Ia menilai tanpa kajian yang matang, kebijakan WFH justru berpotensi tidak optimal dalam mencapai tujuan efisiensi bahan bakar minyak (BBM).

“Kita tidak menolak WFH. Tapi jangan sampai kebijakan yang niatnya baik justru menghasilkan dampak efisiensi BBM yang tidak optimal, bahkan kontraproduktif. Harus ada basis data, kajian mobilitas, dan sinkronisasi dengan pusat agar kebijakan ini benar-benar efektif,” ujar Yordan, Rabu (25/3/2026).

Selain aspek teknis, Yordan juga menyoroti potensi dampak sosial-ekonomi dari kebijakan tersebut.

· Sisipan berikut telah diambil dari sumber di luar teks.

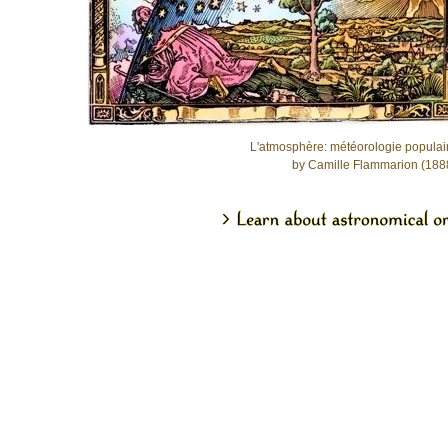
L'atmosphère: météorologie populai
by Camille Flammarion (188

Ia mengingatkan bahwa aktivitas perkantoran memiliki efek berantai terhadap sektor lain, seperti transportasi, UMKM, hingga layanan jasa di sekitar kantor pemerintahan.

“Kalau tidak dihitung dengan cermat, ini bukan hanya soal ASN bekerja dari rumah. Ada ekosistem ekonomi di sekitar perkantoran yang ikut terdampak. Warung makan, transportasi, hingga jasa lainnya bisa mengalami penurunan aktivitas ekonomi di hari tersebut,” katanya.

Di sisi lain, ia menilai penetapan hari Rabu sebagai WFH berpotensi mengganggu ritme kerja birokrasi. Pola kerja yang terputus di tengah minggu dinilai dapat menghambat koordinasi antarperangkat daerah dan memperlambat penyelesaian pekerjaan.

“Senin dan Selasa kerja normal, Rabu WFH, lalu Kamis mulai lagi. Ini dapat membuat siklus kerja jadi terfragmentasi. Koordinasi yang seharusnya tuntas dalam satu rangkaian hari kerja bisa tertunda atau harus diulang,” jelasnya.

Yordan juga mengingatkan potensi ketidaksinkronan antara pemerintah pusat dan daerah. Ia menilai kondisi tersebut dapat menghambat pelaksanaan kegiatan lintas instansi apabila jadwal kerja tidak sejalan.

“Ini juga akan menyulitkan koordinasi pelaksanaan kegiatan Pusat dan Kabupaten/Kota. Misalnya Pemerintah Pusat minta ada kegiatan bersama atau sidak pada hari Rabu, ternyata di Provinsi sedang WFH,” imbuhnya.

Terkait alasan menghindari long weekend, Yordan menilai hal itu tidak relevan dengan tujuan utama efisiensi energi. Ia menyebut pengawasan ASN tetap dapat dilakukan melalui teknologi, seperti penggunaan aplikasi berbasis geotagging.

“Jika ingin memastikan WFH ASN tidak justru dipakai liburan, kan bisa menggunakan aplikasi foto geotag untuk tahu posisi lokasi kerja ASN seperti yang selama ini sudah digunakan,” ujarnya.

Menurutnya, alasan tersebut justru menunjukkan inkonsistensi dalam perumusan kebijakan.

“Jadi, jika alasannya menghindari long weekend, berarti fokusnya bukan lagi pada efisiensi BBM. Ini jadi terlihat inkonsisten. Kebijakan publik seharusnya berbasis data dan tujuan yang jelas, bukan sekadar menghindari potensi libur panjang,” tegasnya.

Sebelumnya, kebijakan WFH setiap hari Rabu bagi ASN Pemprov Jatim yang ditetapkan Gubernur Jawa Timur, Khofifah Indar Parawansa, dimaksudkan untuk mendukung efisiensi BBM. Namun, Yordan menilai penentuan hari tersebut belum didukung argumentasi yang kuat.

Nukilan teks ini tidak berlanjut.